Overton. 7 juillet. La journée est consacrée à la quête d’une troisième œuvre de land art :  Double Negative de Michaël Heizer. Cet « earthwork » est constituée de deux entailles creusant le plateau qui surplombe la Virgin River, à proximité de la petite ville rurale d’Overton. Nous mettrons deux heures avant de trouver la sculpture. Il fait plus de 40°. La route est à nouveau un chemin de terre et de pierre. Sur le mésa, nous garons la voiture et poursuivons à pied, persuadés que nous atteindrons l’œuvre rapidement ! Erreur. La piste se déroule devant nous. Chaque fois que nous arrivons à ce qui semblait en être la fin, un nouveau lacet, une nouvelle ligne droite s’étend devant nous. La chaleur est écrasante. Nous apercevons une construction en bois, une vieille moto posée contre l’une de ses parois. Personne. Le lieu ne semble pas occupé pour l’instant. Sur la route, des douilles de cartouches. Comme nous l’avons constaté sur les parois des Sun Tunnels, ces lieux isolés servent de « terrain de jeu ». Enfin, Double Negative s’étend devant nous. Nous descendons dans la sculpture. J’éprouve la même sensation que devant des vestiges anciens de l’époque mésopotamienne ou de l’Egypte ancienne. (BPé).

Bryce et Zion












  

































Quelques-uns des parcs nationaux les plus connus croisent notre chemin. Nous avons déjà traversé Bryce et Zion. En venant du Nord, la route empruntée pour les atteindre plonge dans une faille, remonte un impressionnant dénivelé, serpente à flanc de falaise… Nous sommes plongés dans ce paysage époustouflant presque sans savoir que nous sommes déjà dans le périmètre du parc. Devant nos yeux c’est une accumulation de strates colorées, découpées comme de la dentelle, d’espaces arides sans être stériles, désertiques mais vivants, en mouvement. A Bryce comme à Zion, une route longe le canyon – tout est fait pour la voiture ! - et conduit aux principaux points de vue. C’est très balisé. Même pour ceux qui veulent y passer la nuit et emprunter un chemin de randonnée. Les guides de voyage et les différents sites Internet parcourus annoncent des files d’attente et préviennent qu’il faudra faire preuve de patience. Ce n’est pas ce que nous constatons. A aucun moment nous n’avons eu l’impression d’être noyés dans la masse de visiteurs et de touristes.

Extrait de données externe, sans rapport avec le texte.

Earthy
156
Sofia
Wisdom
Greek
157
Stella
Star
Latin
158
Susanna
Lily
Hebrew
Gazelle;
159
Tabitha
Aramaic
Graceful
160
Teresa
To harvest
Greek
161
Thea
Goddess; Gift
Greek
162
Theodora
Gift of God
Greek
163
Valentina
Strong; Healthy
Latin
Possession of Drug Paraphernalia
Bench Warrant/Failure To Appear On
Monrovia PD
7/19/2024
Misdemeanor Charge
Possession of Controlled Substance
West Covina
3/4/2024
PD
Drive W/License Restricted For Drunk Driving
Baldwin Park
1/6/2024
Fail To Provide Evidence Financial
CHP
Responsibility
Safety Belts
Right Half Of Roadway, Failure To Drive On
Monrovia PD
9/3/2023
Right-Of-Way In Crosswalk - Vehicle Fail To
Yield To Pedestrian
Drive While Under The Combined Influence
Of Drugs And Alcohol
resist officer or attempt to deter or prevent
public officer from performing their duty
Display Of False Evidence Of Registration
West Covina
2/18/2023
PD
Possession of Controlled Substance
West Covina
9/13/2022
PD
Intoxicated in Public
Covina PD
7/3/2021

A certains endroits, nous étions seuls, tant à Bryce qu’à Zion. Et nous avons eu – comme souvent – beaucoup de chance : à Bryce comme à Zion, l’orage grondait, le vent s’est levé, la lumière était saisissante. Nous avons capturé l’éclair et l’arc-en-ciel. 


Les parcs sont impressionnants ;  les paysages traversés lorsque nous avons pris des routes parallèles, afin d’éviter les speedways, le sont tout autant.